# Basement Shelving



## JakSuede (Jul 14, 2007)

*Link*

This might be helpful:
http://www.naturalhandyman.com/iip/infshe/infshe3.html


----------



## RippySkippy (Feb 9, 2007)

Details would be good, like what you plan on storing, if it's general household "stuff", I don't used full 2x4's any more, rather rip them in half, and screw them together, don't nail. Use the star or torx drive screws. 

At the intersection of framing material, reinforce them with small gusset of plywood or metal it doesn't matter. Make sure you screw your plywood to the framing...it's a key part to making the unit strong, so it doesn't rack. If you have to, fasten it to the floor joist to keep it solid. 

Don't put the stringers on the edge of he plywood, but move them in and you can support a lot more with less framing.

When you decide on a width of shelving, plan the size to minimize waste, for example if you use 2 foot wide, you can get two shelves from 4' material. If you choose 32" wide, you can use the two cut offs to make a shelf rather than having waste.


----------



## crecore (Nov 2, 2005)

I winged some shelves similar to the link suede sent. I framed and ply'd the shelves in the garage and carried them all down. I screwed them to the uprights, stood up, squared and then braced. I built about 7 in the course of a weekend while cleaning and organizing. I made different sizes and strengths customized for each thing... gallons of paint, storage totes, nails and screws, etc. to make efficient use of material.

A good tip for racking is screw some triangular pieces of thin plywood/osb/ whatever to the back corners.

You can sometimes also get cover sheets for reduced cost (or free) at local lumber yards.

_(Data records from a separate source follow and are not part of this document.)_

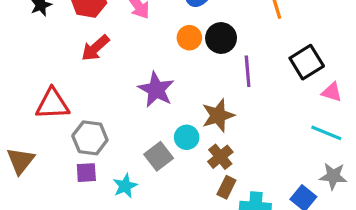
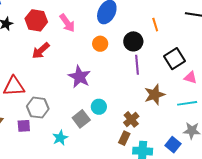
black circle: (221, 38) -> (133, 41), moved
brown star: (218, 115) -> (155, 95), moved
cyan line: (326, 133) -> (187, 103), turned -30
brown cross: (220, 157) -> (131, 119), moved
purple square: (86, 173) -> (24, 126), moved

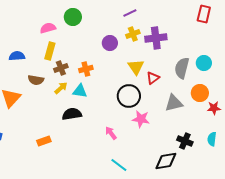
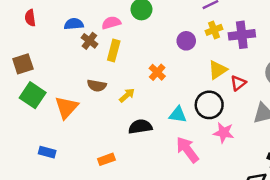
blue semicircle: (17, 56) -> (74, 24), moved
yellow triangle: (136, 67) -> (218, 70), turned 30
brown cross: (61, 68) -> (89, 41), moved, turned -32
orange cross: (86, 69) -> (157, 72), turned -32
cyan triangle: (80, 91) -> (178, 115), moved
pink arrow: (111, 133) -> (187, 150), size x1.6

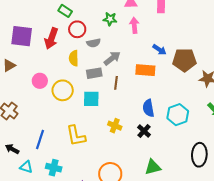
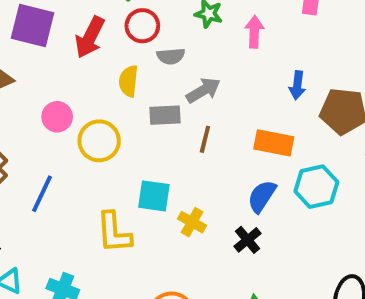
blue arrow: (159, 50) -> (297, 85), turned 56
orange rectangle: (145, 70) -> (274, 143), moved
cyan square: (91, 99) -> (154, 196), moved
blue semicircle: (148, 108) -> (262, 196), turned 36
cyan hexagon: (178, 115) -> (316, 187), moved
blue line: (40, 139) -> (42, 194), moved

This is what I did.


----------



## duknut (Feb 3, 2008)

*quick basement shelving*

i use full-length 2x2's. and 4x8 sheets of 3/8" composite board. 

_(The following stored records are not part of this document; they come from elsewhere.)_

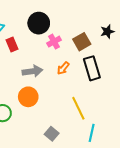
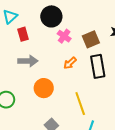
pink cross: (54, 42) -> (64, 36), turned -32
gray arrow: (32, 71) -> (28, 61), moved
orange circle: (28, 97) -> (44, 88), moved

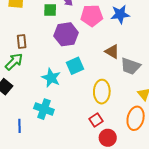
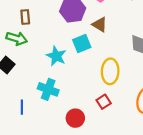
brown triangle: (112, 52) -> (100, 24), moved
green arrow: (14, 62) -> (17, 38), turned 60
red circle: (108, 138) -> (75, 118), moved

i meaured from the underlayment above to the basement floor and cut the 2x2's to length.

i screwed one end to the floor joyce(?) nearest the wall.

had the store cut 4x8 sheet of heavy 3/8" composite board lengthwise in half.

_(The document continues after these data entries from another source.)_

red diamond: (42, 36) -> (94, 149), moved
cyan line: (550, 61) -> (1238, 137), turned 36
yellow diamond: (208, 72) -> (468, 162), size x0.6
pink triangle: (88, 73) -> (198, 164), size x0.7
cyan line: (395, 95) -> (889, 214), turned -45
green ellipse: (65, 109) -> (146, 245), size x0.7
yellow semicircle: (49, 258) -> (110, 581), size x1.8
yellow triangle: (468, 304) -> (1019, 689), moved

screwed another cut 2x2, nearest wall 8' from the first.

measured 2' from the inside of each of the fastened 2x2's along same joyces. perpendicular to the wall.

screwed 2 more 2x2's at those locations.

screwed 2x2's across the suspended pieces forming a lateral rail between them running parallel with the wall.

do this from the floor upwards re: spacing of the shelves.

i was able to get 3 tiers out of mine.

simply slide the 2' wide x 8' lengths of board along the rails

that's it.


----------